- Theatrical release poster
- Directed by: Brendan J. Stafford
- Screenplay by: Desmond Leslie
- Produced by: Paul King
- Starring: Valentine Dyall Joseph O'Conor Agnes Bernelle
- Cinematography: Brendan J. Stafford
- Edited by: Ann Barker
- Music by: Leslie Bridgewater
- Production company: Leinster Films
- Release date: 1950;
- Running time: 84 minutes
- Country: United Kingdom
- Language: English

= Stranger at My Door (1950 film) =

1950 British film by Brendan J. Stafford

Stranger at My Door (also known as At a Dublin Inn) is a 1950 second feature ('B') British film directed by Brendan J. Stafford and starring Valentine Dyall, Joseph O'Conor and Agnes Bernelle. It was written by Desmond Leslie.
==Plot==
The story is narrated in flashback. Michael Foley is a young Irish ex-soldier whose girlfriend Laura is the victim of suave English blackmailer Paul Wheeler.

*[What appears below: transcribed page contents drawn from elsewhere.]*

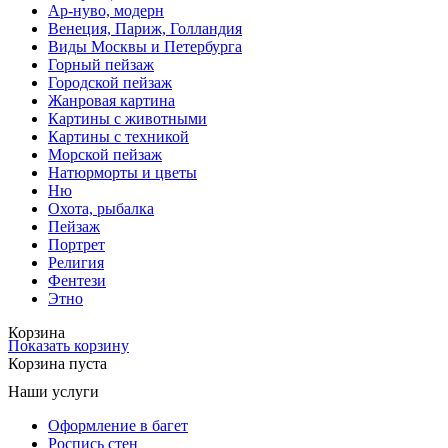
Ар-нуво, модерн
Венеция, Париж, Голландия
Виды Москвы и Петербурга
Горный пейзаж
Городской пейзаж
Жанровая картина
Картины с животными
Картины с техникой
Морской пейзаж
Натюрморты и цветы
Ню
Охота, рыбалка
Пейзаж
Портрет
Религия
Фентези
Этно
Корзина
Показать корзину
Корзина пуста
Наши услуги
Оформление в багет
Роспись стен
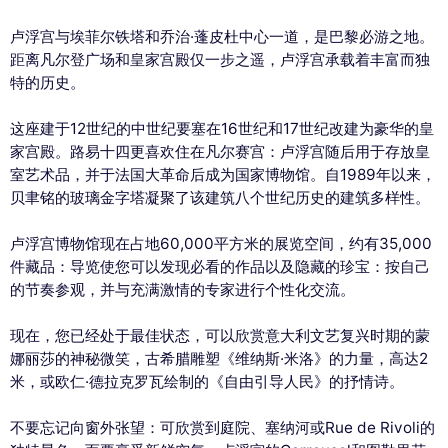
卢浮宫与埃菲尔铁塔和乔治·蓬皮杜中心一道，是巴黎必游之地。
距离凡尔登广场和皇家宫殿仅一步之遥，卢浮宫承载着丰富而独
特的历史。
这座建于12世纪的中世纪要塞在16世纪和17世纪改建为豪华的皇
家宫殿。路易十四更喜欢住在凡尔赛宫：卢浮宫随后用于存放皇
室艺术品，并于法国大革命后成为国家博物馆。自1989年以来，
贝聿铭的玻璃金字塔凝聚了该建筑八个世纪历史的建筑多样性。
卢浮宫博物馆现在占地60,000平方米的展览空间，约有35,000
件藏品：导览使您可以发现必看的作品以及隐藏的珍宝：按自己
的节奏参观，并与充满激情的专家进行个性化交流。
现在，您已经处于最佳状态，可以欣赏意大利文艺复兴时期的蒙
娜丽莎的神秘微笑，古希腊雕塑《维纳斯·米洛》的力量，高达2
米，或欧仁·德拉克罗瓦绘制的《自由引导人民》的抒情诗。
不要忘记向窗外张望：可欣赏到庭院、塞纳河或Rue de Rivoli的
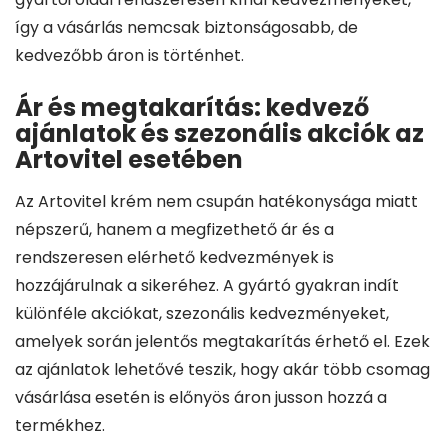
így a vásárlás nemcsak biztonságosabb, de
kedvezőbb áron is történhet.
Ár és megtakarítás: kedvező
ajánlatok és szezonális akciók az
Artovitel esetében
Az Artovitel krém nem csupán hatékonysága miatt
népszerű, hanem a megfizethető ár és a
rendszeresen elérhető kedvezmények is
hozzájárulnak a sikeréhez. A gyártó gyakran indít
különféle akciókat, szezonális kedvezményeket,
amelyek során jelentős megtakarítás érhető el. Ezek
az ajánlatok lehetővé teszik, hogy akár több csomag
vásárlása esetén is előnyös áron jusson hozzá a
termékhez.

Foley unwillingly resorts to crime to obtain money to pay off Wheeler.

==Cast==
- Valentine Dyall as Paul Wheeler
- Joseph O'Conor as Michael Foley
- Agnes Bernelle as Laura Riorden
- Maire O'Neill as Clarissa Finnegan
- Liam O'Leary as Kelly
- Jill Raymond as Kate
- Harry Hutchinson as Sean the publican
- Michael Moore as Septimus Small
- W. E. Holloway as the canon
- Michael Seavers as altar boy
- Alan Gore-Lewis as Detective Duffy
- Charles Mansell as Inspector O'Brien
- Dorothy Dewhurst as Laura's landlady
- Madelene Burgess as Rita
- Bea Duffell as Proctor Finnigan
- Jimmy Page as Guarda O'Toole
- Charles Vance as Guarda Hanlon
- Malachy Keegan as Guarda Heggetty
- Katherine Mora as the fence
- Nigel Neilsen as ballad singer

== Reception ==

The Monthly Film Bulletin wrote: "Confused but quite well handled thriller. ... Pleasant use of Dublin locations, and a good performance from Joseph O'Connor [sic] as the hero."

Kine Weekly wrote: "Romantic crime melodrama, with a strong Irish flavour. ... Although direction is a trifle uneven, authentic Dublin backgrounds and an exciting rooftop chase climax cancel out most of its shortcomings. ...The picture goes out of its way to get a new slant on 'crime does not pay' and even if it is a little pretentious in places and forced in its comedy, it has convincing atmosphere."

Picture Show called the film an "exciting, if drawn-out, crime melodrama, ... told with humour and reality."

Chibnall and McFarlane, in The British 'B' Film, describe the film as "hardboiled melodrama".